Synergistic Effects of Physical, Chemical, and Biological Weathering

The three categories of weathering don't operate in isolation. They reinforce each other through positive feedback loops:

• Physical weathering increases surface area. When frost wedging or pressure release fractures rock, it exposes fresh mineral surfaces and creates openings for roots and water. More surface area means faster chemical and biological attack.
• Biological weathering accelerates chemical weathering. Organic acids produced by roots, fungi, and bacteria lower pH and chelate ions, speeding up dissolution reactions that would otherwise proceed slowly with just rainwater.
• Chemical weathering weakens rock for further physical and biological breakdown. As chemical reactions alter mineral compositions (for example, converting feldspar to soft clay minerals), the rock becomes more friable and easier for roots and frost to break apart.

A good example of this synergy: lichens colonize a granite surface, producing oxalic acid that etches feldspar and mica grains (chemical). The weakened surface crumbles more easily under freeze-thaw cycles (physical). Mosses and small plants then establish in the accumulated debris, and their roots widen cracks further (biological and physical). Each process creates conditions that enhance the others.

In tropical rainforests, where temperatures are high and biological activity is intense, this synergy drives some of the fastest weathering rates on Earth.
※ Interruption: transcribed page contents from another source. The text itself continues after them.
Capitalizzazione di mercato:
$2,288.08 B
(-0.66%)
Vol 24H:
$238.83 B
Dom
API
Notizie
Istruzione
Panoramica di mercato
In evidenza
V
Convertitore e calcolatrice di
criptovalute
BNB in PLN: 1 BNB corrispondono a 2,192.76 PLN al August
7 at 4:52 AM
Rapid organic matter turnover produces a constant supply of organic acids, and warm, wet conditions keep chemical reaction rates high year-round.

Landscape Evolution and Environmental Impacts

Over long timescales, the combined action of biological, chemical, and physical weathering shapes landscapes and controls soil development.
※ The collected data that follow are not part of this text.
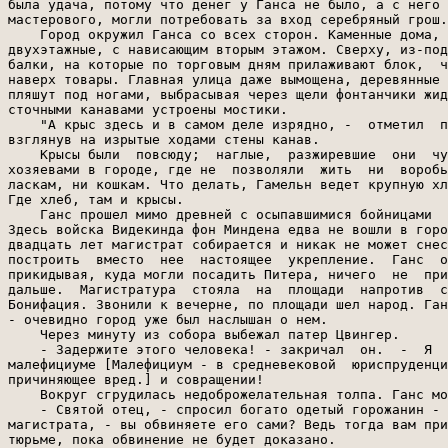
была удача, потому что денег у Ганса не было, а с него 
мастерового, могли потребовать за вход серебряный грош.

    Город окружил Ганса со всех сторон. Каменные дома, 
двухэтажные, с нависающим вторым этажом. Сверху, из-под
балки, на которые по торговым дням прилаживают блок,  ч
наверх товары. Главная улица даже вымощена, деревянные 
пляшут под ногами, выбрасывая через щели фонтанчики жид
сточными канавами устроены мостики.

    "А крыс здесь и в самом деле изрядно, -  отметил  п
взглянув на изрытые ходами стены канав.

    Крысы были  повсюду;  наглые,  разжиревшие  они  чу
хозяевами в городе, где не  позволяли  жить  ни  воробь
ласкам, ни кошкам. Что делать, Гамельн ведет крупную хл
Где хлеб, там и крысы.

    Ганс прошел мимо древней с осыпавшимися бойницами  
Здесь войска Видекинда фон Миндена едва не вошли в горо
двадцать лет магистрат собирается и никак не может снес
построить  вместо  нее  настоящее  укрепление.  Ганс  о
прикидывая, куда могли посадить Питера, ничего  не  при
дальше.  Магистратура  стояла  на  площади  напротив  с
Бонифация. Звонили к вечерне, по площади шел народ. Ган
- очевидно город уже был наслышан о нем.

    Через минуту из собора выбежал патер Цвингер.

    - Задержите этого человека! - закричал  он.  -  Я  
малефициуме [Малефициум - в средневековой  юриспруденци
причиняющее вред.] и совращении!

    Вокруг сгрудилась недоброжелательная толпа. Ганс мо
    - Святой отец, - спросил богато одетый горожанин - 
магистрата, - вы обвиняете его сами? Ведь тогда вам при
тюрьме, пока обвинение не будет доказано.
• Biogenic minerals like calcium oxalate crystals (produced by plants and fungi) can physically wedge apart rock grains and chemically alter their surroundings, adding another layer to the weathering system.
• Weathering rates directly influence erosion and sediment transport. Thicker, well-developed soils on stable surfaces reflect long periods of biological weathering, while thin soils on steep slopes indicate that erosion outpaces soil formation.
• Climate change shifts the balance among weathering processes. Rising temperatures can increase biological activity and chemical reaction rates, but changes in precipitation may limit or enhance moisture availability. Shifts in vegetation communities alter the types and intensity of biological weathering.
• Anthropogenic impacts like deforestation, agriculture, and pollution disrupt biological weathering. Removing vegetation eliminates root weathering and organic acid inputs. Acid rain or heavy metal contamination can suppress microbial communities, slowing nutrient cycling and soil formation.